I'd like to second that. In fact, I pulled the blues and the committee Hansard from Wednesday, February 17, 2016, when we first discussed in this committee when it would be appropriate to go in camera or not. Members may remember that I had a motion that would explicitly say that committee business was conducted in public at this committee other than when we were considering draft reports or when it was necessary to discuss witnesses' evidence or names in a free and open way, or for confidential or personnel matters. I said that the consideration of committee business should always be public.

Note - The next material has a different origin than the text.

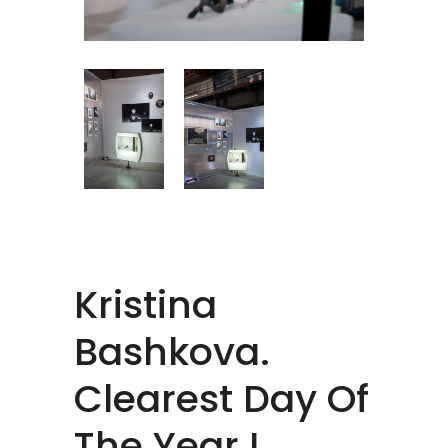
Kristina
Bashkova.
Clearest Day Of
The Year I.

At that time, Mr. Chair, you very generously reached out and stated your very clear position that this would be the general thrust of this committee. Now, obviously, the general description of the dates and subject of the study on the cannabis bill doesn't fall within any of those parameters where we discussed it would be appropriate to go in camera. I notice that there are members of the media here. The cannabis legislation was a major policy during the last federal election, and there should be no reason whatsoever that the public can't listen to our different views on how we choose to engage public input into this committee.

Of course, once we get into the study and discuss the witnesses and who they may be, that of course appropriately would be in camera, but at this point, it's not appropriate to go in camera, and I would ask that this portion of the meeting be public.

12:30 p.m.

Liberal

The Chair Liberal Bill Casey

Before we go any further, the issue is that my agenda for our committee business is the AMR budget first, then the cannabis study, and then the Lyme letter, if we ever get to it. The budget is always done in camera. I was supposed to do it last week, but I let the committee get ahead of me, and we didn't do the budget. We have to do it this week or the witnesses may not get—

12:30 p.m.

NDP

Don Davies NDP Vancouver Kingsway, BC

Mr. Chair, that would be fine if we go in camera for that portion, but I'm suggesting and supporting Dr. Carrie—

12:30 p.m.

Liberal

The Chair Liberal Bill Casey

Mr. Oliver.

12:30 p.m.

Liberal

John Oliver Liberal Oakville, ON

I think it's a really important bill, and I think a lot of Canadians are interested in how the committee handles the bill. I would certainly recommend that we stay open for this piece. As I said, it's important, and Canadians want to see how we're handling it and how the committee will be discussing the bill. It's a major change in many parts of Canadian practice and norms, so I'd recommend as well that we stay open.

12:30 p.m.

Liberal

The Chair Liberal Bill Casey

You're all fighting for the same thing here. It's perfect.

12:30 p.m.

NDP

Don Davies NDP Vancouver Kingsway, BC

Mr. Chairman, we're in violent agreement.